Giving a breakdown of the number of the pilgrims who were treated during Haj, the spokesman said the health centers and outpatient clinics in hospitals received 386,072 cases.
He said as many as 405,542 pilgrims visited emergency wards, 1,115 were admitted for various diseases, 607 had sunstrokes, 885 suffered from heat exhaustion and five deliveries were made.
Zahrani said 22 open-heart surgeries were conducted in addition to 668 catheter operations, 2,213 kidney dialysis sessions and 31 various endoscopic operations.
Around 10 pilgrims who were injured during the stampede were discharged from King Abdullah Medical Complex in Jeddah after receiving treatment.
Saeed Hamad Al-Ghamdi, executive director, said the complex received 46 injured pilgrims, of whom 24 were admitted to the intensive care unit.
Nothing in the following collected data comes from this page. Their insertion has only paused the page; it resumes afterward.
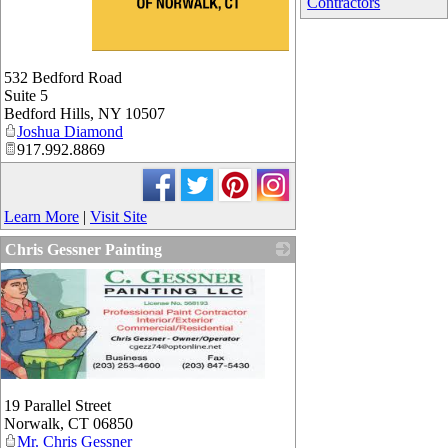
Contractors
_
532 Bedford Road
Suite 5
Bedford Hills
,
NY
10507
Joshua Diamond
917.992.8869
Learn More
|
Visit Site
Chris Gessner Painting
19 Parallel Street
Norwalk
,
CT
06850
Mr. Chris Gessner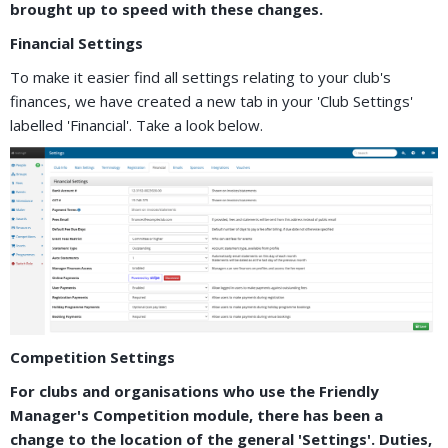
brought up to speed with these changes.
Financial Settings
To make it easier find all settings relating to your club's
finances, we have created a new tab in your 'Club Settings'
labelled 'Financial'. Take a look below.
Competition Settings
For clubs and organisations who use the Friendly
Manager's Competition module, there has been a
change to the location of the general 'Settings'. Duties,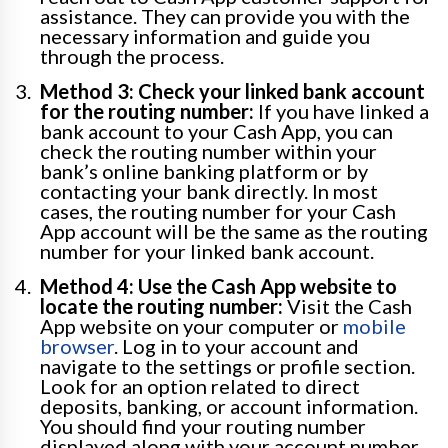
assistance. They can provide you with the
necessary information and guide you
through the process.
Method 3: Check your linked bank account
for the routing number:
If you have linked a
bank account to your Cash App, you can
check the routing number within your
bank’s online banking platform or by
contacting your bank directly. In most
cases, the routing number for your Cash
App account will be the same as the routing
number for your linked bank account.
Method 4: Use the Cash App website to
locate the routing number:
Visit the Cash
App website on your computer or
mobile
browser
. Log in to your account and
navigate to the settings or profile section.
Look for an option related to direct
deposits, banking, or account information.
You should find your routing number
displayed along with your account number.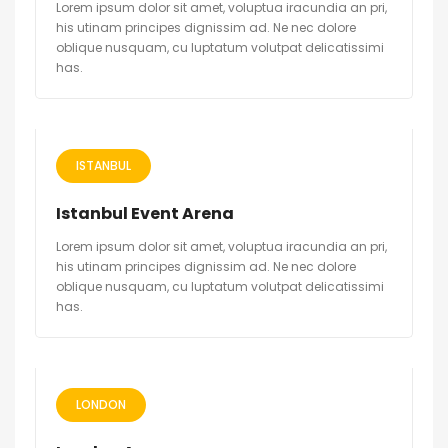
Lorem ipsum dolor sit amet, voluptua iracundia an pri,
his utinam principes dignissim ad. Ne nec dolore
oblique nusquam, cu luptatum volutpat delicatissimi
has.
ISTANBUL
Istanbul Event Arena
Lorem ipsum dolor sit amet, voluptua iracundia an pri,
his utinam principes dignissim ad. Ne nec dolore
oblique nusquam, cu luptatum volutpat delicatissimi
has.
LONDON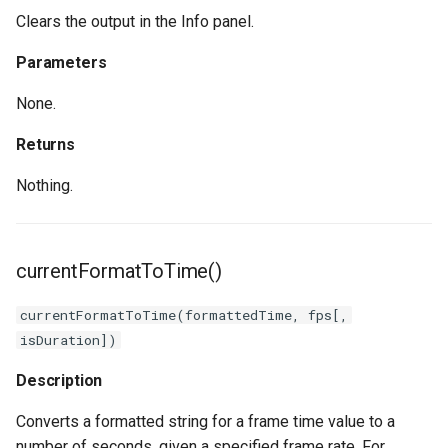
Clears the output in the Info panel.
Parameters
None.
Returns
Nothing.
currentFormatToTime()
currentFormatToTime(formattedTime, fps[,
isDuration])
Description
Converts a formatted string for a frame time value to a
number of seconds, given a specified frame rate. For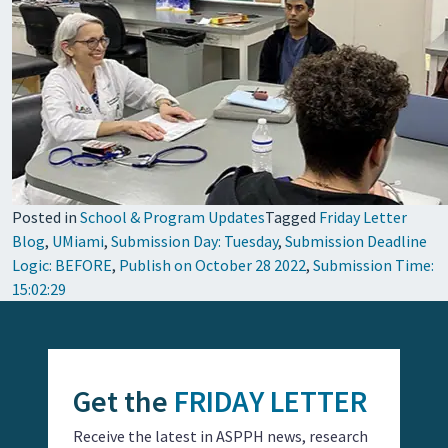
Posted in
School & Program Updates
Tagged
Friday Letter
Blog
,
UMiami
,
Submission Day: Tuesday
,
Submission Deadline
Logic: BEFORE
,
Publish on October 28 2022
,
Submission Time:
15:02:29
Get the
FRIDAY LETTER
Receive the latest in ASPPH news, research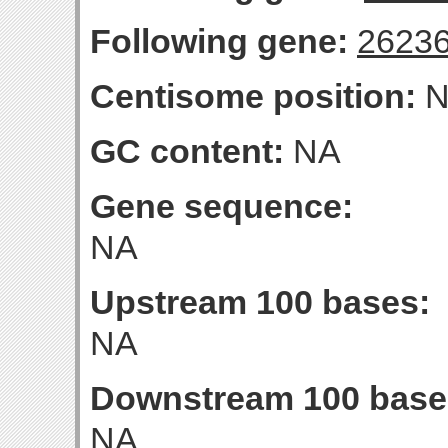
Following gene:
2623
Centisome position:
N
GC content:
NA
Gene sequence:
NA
Upstream 100 bases:
NA
Downstream 100 base
NA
Ghamdi said the hospital also provided the sick pilgrims with new clothes and other accessories and provided their relatives with rooms to be near them.
Meanwhile, 99 pilgrims who died during the stampede were buried in Al-Moaissem cemetery on Monday after funeral prayers were held for them in the Grand Mosque.
Given the number of MERS cases that seem to have resulted from poorly sterilized dialysis machines, the thought of over 2,000 dialysis sessions on Hajj patients feels a bit creepy...even if King Abdullah Medical Center was designated a special center for MERS patients in the big resurgence of cases in the spring of 2014, and presumably has sustained very good infection control.